Kiichi’s Growth Workout (Koko Tekken-den TOUGH) – Real Anime Training

Kiichi’s Growth Workout (Koko Tekken-den TOUGH)

This workout is a collection of the training the Kiichi did in preparation for several fights from the beginning of Koko Tekken-den TOUGH, as well as some insight based on what Kiichi is capable of. The training is unique in some fashions, but also rather simple. Fitting for the heir of the Nadashinkage.

Kiichi’s Growth Workout (Koko Tekken-den TOUGH)

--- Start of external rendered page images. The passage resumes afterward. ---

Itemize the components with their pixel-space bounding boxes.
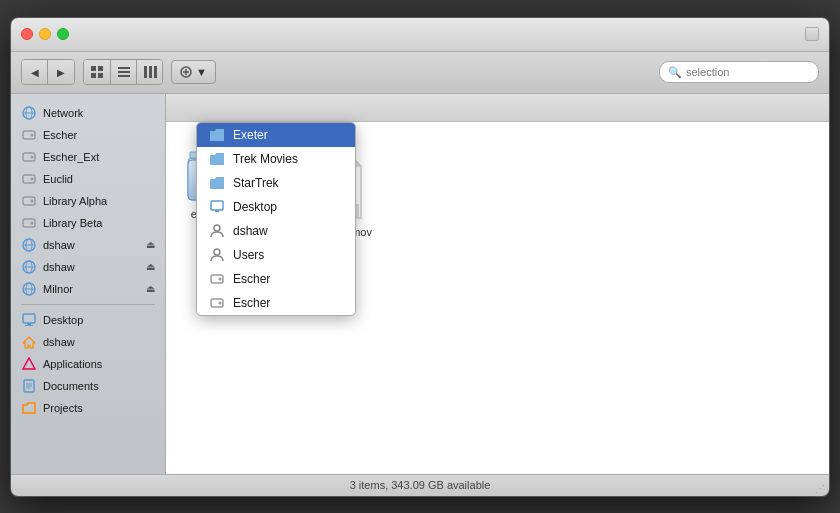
sidebar-label: dshaw — [43, 239, 75, 251]
finder-window: ◀ ▶ ▼ 🔍 — [10, 17, 830, 497]
sidebar-item-documents[interactable]: Documents — [11, 375, 165, 397]
sidebar-item-network[interactable]: Network — [11, 102, 165, 124]
sidebar-label: dshaw — [43, 336, 75, 348]
resize-button[interactable] — [805, 27, 819, 41]
statusbar: 3 items, 343.09 GB available ⋰ — [11, 474, 829, 496]
svg-point-17 — [31, 133, 34, 136]
globe-icon — [21, 259, 37, 275]
svg-rect-0 — [91, 66, 96, 71]
dropdown-label: Escher — [233, 296, 270, 310]
desktop-icon — [21, 312, 37, 328]
svg-point-21 — [31, 177, 34, 180]
svg-rect-3 — [98, 73, 103, 78]
sidebar-label: Euclid — [43, 173, 73, 185]
dropdown-item-escher1[interactable]: Escher — [197, 267, 355, 291]
dropdown-label: Escher — [233, 272, 270, 286]
svg-rect-36 — [27, 323, 31, 325]
sidebar-label: Escher — [43, 129, 77, 141]
dropdown-label: Users — [233, 248, 264, 262]
nav-buttons: ◀ ▶ — [21, 59, 75, 85]
eject-icon[interactable]: ⏏ — [146, 283, 155, 294]
svg-rect-37 — [25, 325, 33, 326]
dropdown-label: StarTrek — [233, 176, 279, 190]
forward-button[interactable]: ▶ — [48, 60, 74, 84]
content-area: Network Escher Escher_Ext Euclid — [11, 94, 829, 474]
eject-icon[interactable]: ⏏ — [146, 239, 155, 250]
sidebar-item-euclid[interactable]: Euclid — [11, 168, 165, 190]
search-box[interactable]: 🔍 — [659, 61, 819, 83]
dropdown-label: Desktop — [233, 200, 277, 214]
sidebar-label: Library Beta — [43, 217, 102, 229]
sidebar-label: Network — [43, 107, 83, 119]
dropdown-item-dshaw[interactable]: dshaw — [197, 219, 355, 243]
sidebar-item-library-alpha[interactable]: Library Alpha — [11, 190, 165, 212]
hdd-icon — [21, 127, 37, 143]
sidebar-item-dshaw1[interactable]: dshaw ⏏ — [11, 234, 165, 256]
svg-rect-44 — [211, 201, 223, 210]
hdd-icon — [21, 149, 37, 165]
home-icon — [21, 334, 37, 350]
action-button[interactable]: ▼ — [171, 60, 216, 84]
dropdown-label: dshaw — [233, 224, 268, 238]
svg-rect-4 — [118, 67, 130, 69]
hdd-icon — [209, 271, 225, 287]
resize-grip[interactable]: ⋰ — [815, 483, 825, 494]
svg-rect-2 — [91, 73, 96, 78]
sidebar-label: dshaw — [43, 261, 75, 273]
dropdown-item-desktop[interactable]: Desktop — [197, 195, 355, 219]
svg-rect-45 — [215, 210, 219, 212]
svg-rect-35 — [23, 314, 35, 323]
breadcrumb-bar — [166, 94, 829, 122]
sidebar: Network Escher Escher_Ext Euclid — [11, 94, 166, 474]
svg-point-25 — [31, 221, 34, 224]
sidebar-item-escher[interactable]: Escher — [11, 124, 165, 146]
zoom-button[interactable] — [57, 28, 69, 40]
sidebar-separator — [21, 304, 155, 305]
sidebar-item-applications[interactable]: Applications — [11, 353, 165, 375]
svg-point-46 — [214, 225, 220, 231]
svg-rect-7 — [144, 66, 147, 78]
dropdown-item-exeter[interactable]: Exeter — [197, 123, 355, 147]
sidebar-item-dshaw2[interactable]: dshaw ⏏ — [11, 256, 165, 278]
view-buttons — [83, 59, 163, 85]
sidebar-item-dshaw-home[interactable]: dshaw — [11, 331, 165, 353]
icon-view-button[interactable] — [84, 60, 110, 84]
svg-rect-5 — [118, 71, 130, 73]
traffic-lights — [21, 28, 69, 40]
titlebar — [11, 18, 829, 52]
dropdown-item-startrek[interactable]: StarTrek — [197, 171, 355, 195]
column-view-button[interactable] — [136, 60, 162, 84]
folder-icon — [209, 175, 225, 191]
action-dropdown-arrow: ▼ — [196, 66, 207, 78]
dropdown-label: Trek Movies — [233, 152, 298, 166]
dropdown-item-trek-movies[interactable]: Trek Movies — [197, 147, 355, 171]
dropdown-item-escher2[interactable]: Escher — [197, 291, 355, 315]
sidebar-label: Projects — [43, 402, 83, 414]
svg-marker-39 — [23, 358, 35, 369]
svg-rect-9 — [154, 66, 157, 78]
hdd-icon — [21, 215, 37, 231]
sidebar-item-projects[interactable]: Projects — [11, 397, 165, 419]
eject-icon[interactable]: ⏏ — [146, 261, 155, 272]
sidebar-item-milnor[interactable]: Milnor ⏏ — [11, 278, 165, 300]
minimize-button[interactable] — [39, 28, 51, 40]
close-button[interactable] — [21, 28, 33, 40]
sidebar-item-library-beta[interactable]: Library Beta — [11, 212, 165, 234]
list-view-button[interactable] — [110, 60, 136, 84]
documents-icon — [21, 378, 37, 394]
globe-icon — [21, 281, 37, 297]
back-button[interactable]: ◀ — [22, 60, 48, 84]
toolbar: ◀ ▶ ▼ 🔍 — [11, 52, 829, 94]
hdd-icon — [209, 295, 225, 311]
dropdown-label: Exeter — [233, 128, 268, 142]
sidebar-item-escher-ext[interactable]: Escher_Ext — [11, 146, 165, 168]
desktop-icon — [209, 199, 225, 215]
dropdown-item-users[interactable]: Users — [197, 243, 355, 267]
svg-point-19 — [31, 155, 34, 158]
main-content: Exeter Trek Movies StarTrek — [166, 94, 829, 474]
sidebar-item-desktop[interactable]: Desktop — [11, 309, 165, 331]
sidebar-label: Desktop — [43, 314, 83, 326]
user-icon — [209, 247, 225, 263]
search-input[interactable] — [686, 66, 810, 78]
globe-icon — [21, 105, 37, 121]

  1. Underwater Punching- 5 Rounds to Failure 
  2. Sprinting and Dodging- 10 x 20 Yards
  3. Run 1 Mile with Heavy Bag on Shoulders
  4. Kicking and Punching Tires- 3 x 3 Minute Rounds
  5. Continuous Grappling- 20 Submissions
  • There’s not much here, but there really doesn’t need to be. The underwater punching is going to build lung capacity and stamina.  Sprinting and dodging is obviously speed and agility. The run with the heavy bag is going to build strength and stamina. The tires will help with toughness and power. The continuous grappling will push your skills and finish up your stamina. 
  • Each of these things can be pushed to become more and more difficult. 
  • For underwater punching, you will need a swimming pool; weighted sandals, shoes, or a weighted belt; and you’ll need a rope to help pull yourself out of the water and a spotter so you don’t drown. You’ll be completely submerged for the round and so you will be holding your breath for the entire time you are throwing punches. Kiichi was hitting a punching bag under the water, but it would be difficult to submerge a bag and the equipment for it. After a time, you’ll be able to stay under longer and longer. Rest for 1 minute in between rounds. 
  • Sprinting and dodging is going to be slightly different than in the manga.  Instead of using metal pipes attached to rope (because cause that is absolutely insane!), you can put tennis balls on the ends of rope (you can add more as you need) and work your way on sprinting and slipping through them. 
  • You can start with a 50lb heavy bag (or if you need to go lighter, you can use a sand bag), then move up to a 70lb, and maybe a 100lb. However, stick with the 50lb for a long time, because running a mile with a 50lb heavy bag across your shoulders is pretty freakin’ ridiculous. 
  • You can stack tires on top of one another (preferably with tougher edges, but you can always word up to that) and maybe bolt them together so they don’t move and then you can perhaps bury it, two or three tires deep in order to keep it from moving. Be easy at first and then work up to hitting it harder. Punch, kick, knee and elbow. Focus on kicking it with your shins to build up the toughness of them. 
  • Continuous grappling means no breaks at all until somebody gets 20 submissions.  After each submission, reset, and immediately begin again.